Otero fue un vocalista muy personal, de gran calidad y distinguida presencia, que dejó su sello marcado a fuego como cantante de Memphis, La Blusera, una banda de blues y rock nacida en el año 1978, de la cual fue voz mandante y compositor de gran parte de su repertorio desde 1980 hasta 2008.
Tuvieron muchos éxitos en su extensa trayectoria, entre los cuales puedo recordar “Blues de las 6 y 30”, “La flor más bella”, “La Bifurcada”, “Rodar o morir”, “Irresponsables”, “Un montón de nada” y “Moscazo, pizza y fainá”, entre muchos otros.
Se dieron el gusto de tocar en el Teatro Colón de Buenos Aires, acompañados por la Orquesta Sinfónica Nacional, con quienes reversionaron sus canciones para la ocasión en mayo de 2002. Hicieron más de 2.300 presentaciones en vivo y grabaron 13 discos. Se destacaron siempre por mantener una coherencia musical y respetar su ideología artística, además de transformarse con los años, en un sello indiscutido del blues argentino.
Adrián Otero, porteño de ley, hincha fanático de Vélez Sarfield y particular personaje, se caracterizó siempre por su talento vocal, estilo personal y solvencia escénica, que acompañaba con un estilo bohemio y frontal, en su forma de ser.

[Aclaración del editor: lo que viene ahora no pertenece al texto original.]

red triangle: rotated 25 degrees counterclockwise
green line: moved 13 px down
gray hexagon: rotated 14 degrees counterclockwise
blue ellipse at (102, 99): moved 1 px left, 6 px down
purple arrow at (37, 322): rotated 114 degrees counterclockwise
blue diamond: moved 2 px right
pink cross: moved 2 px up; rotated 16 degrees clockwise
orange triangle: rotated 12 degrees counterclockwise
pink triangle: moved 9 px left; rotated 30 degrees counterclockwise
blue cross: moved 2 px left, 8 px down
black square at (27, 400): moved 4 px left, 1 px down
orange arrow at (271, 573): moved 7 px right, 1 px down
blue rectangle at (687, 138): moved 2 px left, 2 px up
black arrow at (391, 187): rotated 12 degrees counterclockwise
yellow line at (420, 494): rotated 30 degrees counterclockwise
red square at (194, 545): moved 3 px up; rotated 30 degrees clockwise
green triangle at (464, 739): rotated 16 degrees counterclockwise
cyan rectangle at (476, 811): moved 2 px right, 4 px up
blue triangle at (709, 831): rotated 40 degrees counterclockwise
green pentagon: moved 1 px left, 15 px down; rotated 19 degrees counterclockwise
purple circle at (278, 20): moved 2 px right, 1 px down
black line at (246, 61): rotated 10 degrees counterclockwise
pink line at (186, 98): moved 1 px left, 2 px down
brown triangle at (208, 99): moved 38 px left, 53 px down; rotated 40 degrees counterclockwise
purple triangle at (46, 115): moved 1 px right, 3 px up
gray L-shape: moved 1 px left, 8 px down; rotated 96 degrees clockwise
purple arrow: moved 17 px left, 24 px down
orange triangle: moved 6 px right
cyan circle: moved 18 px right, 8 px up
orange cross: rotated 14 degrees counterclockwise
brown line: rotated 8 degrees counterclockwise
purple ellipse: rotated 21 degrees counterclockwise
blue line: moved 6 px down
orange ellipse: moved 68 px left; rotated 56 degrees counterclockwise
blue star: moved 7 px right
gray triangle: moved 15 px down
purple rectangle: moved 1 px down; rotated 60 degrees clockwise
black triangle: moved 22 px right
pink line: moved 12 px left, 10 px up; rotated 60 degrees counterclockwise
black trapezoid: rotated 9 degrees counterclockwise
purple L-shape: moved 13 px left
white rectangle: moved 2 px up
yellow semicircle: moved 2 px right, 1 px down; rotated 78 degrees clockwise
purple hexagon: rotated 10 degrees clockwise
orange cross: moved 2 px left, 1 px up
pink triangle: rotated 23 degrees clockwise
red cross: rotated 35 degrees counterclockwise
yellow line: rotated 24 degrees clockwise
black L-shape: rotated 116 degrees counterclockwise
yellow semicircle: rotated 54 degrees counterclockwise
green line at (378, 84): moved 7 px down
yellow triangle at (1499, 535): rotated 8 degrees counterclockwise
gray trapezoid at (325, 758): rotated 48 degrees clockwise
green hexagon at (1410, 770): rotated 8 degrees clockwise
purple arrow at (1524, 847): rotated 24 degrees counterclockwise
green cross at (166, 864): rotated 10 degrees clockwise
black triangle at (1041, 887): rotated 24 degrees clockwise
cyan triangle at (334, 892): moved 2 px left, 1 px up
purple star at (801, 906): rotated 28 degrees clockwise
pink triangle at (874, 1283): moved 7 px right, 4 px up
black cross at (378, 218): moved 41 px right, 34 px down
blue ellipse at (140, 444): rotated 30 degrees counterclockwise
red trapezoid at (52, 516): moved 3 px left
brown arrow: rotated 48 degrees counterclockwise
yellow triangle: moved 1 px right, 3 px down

Es doloroso perder artistas de su talla y mucho más cuando todavía tenía mucho para entregar y compartir con todos los que lo admiramos.

Tenía solo 53 años y hacía 4 que había reestructurado su vida personal y también su carrera artística, grabando su disco debut como solista titulado “Imán”, motivo por el cual tuve oportunidad de relacionarme más asiduamente de lo que lo había echo en años anteriores, coincidiendo circunstancialmente en eventos, reuniones y festivales. Mi labor como productor general durante dos años de una radio de rock nacional dirigida por Gustavo Lutteral (RPN 93.7), permitió el contacto más directo entre nosotros y que descubriera a un tipo muy cordial, afable y afectivo, además del conocimiento que ya tenía sobre su calidad artística.
Lamentablemente, un accidente automovilístico en la autopista Rosario-Córdoba, tras una imprudencia o descuido por apagar un cigarrillo, según contó su sobreviviente acompañante Analía Miguel, provocó el fallecimiento, después de varios trompos y volcar en su Honda Accord, modelo ´94, que él mismo manejaba.
Para cerrar este sentido recuerdo en su memoria, quiero compartirles una autodefinición que Adrián hizo en una entrevista de 2001 sobre sí mismo: - “Siempre fui un hombre muy popular, fui a colegios del Estado, paré en la esquina, soy un muchacho de barrio. Cuando aparecí en la tele, todos los vecinos dijeron: “¿Mirá vos?… Trabaja”, sino nadie sabía qué hacía yo volviendo casi siempre a las dos de la mañana”. -
Quedará su recuerdo imborrable en todos los amantes del blues y su voz única, con ese toque característico rasposo y personal, permanecerá inalterable de aquí a la eternidad.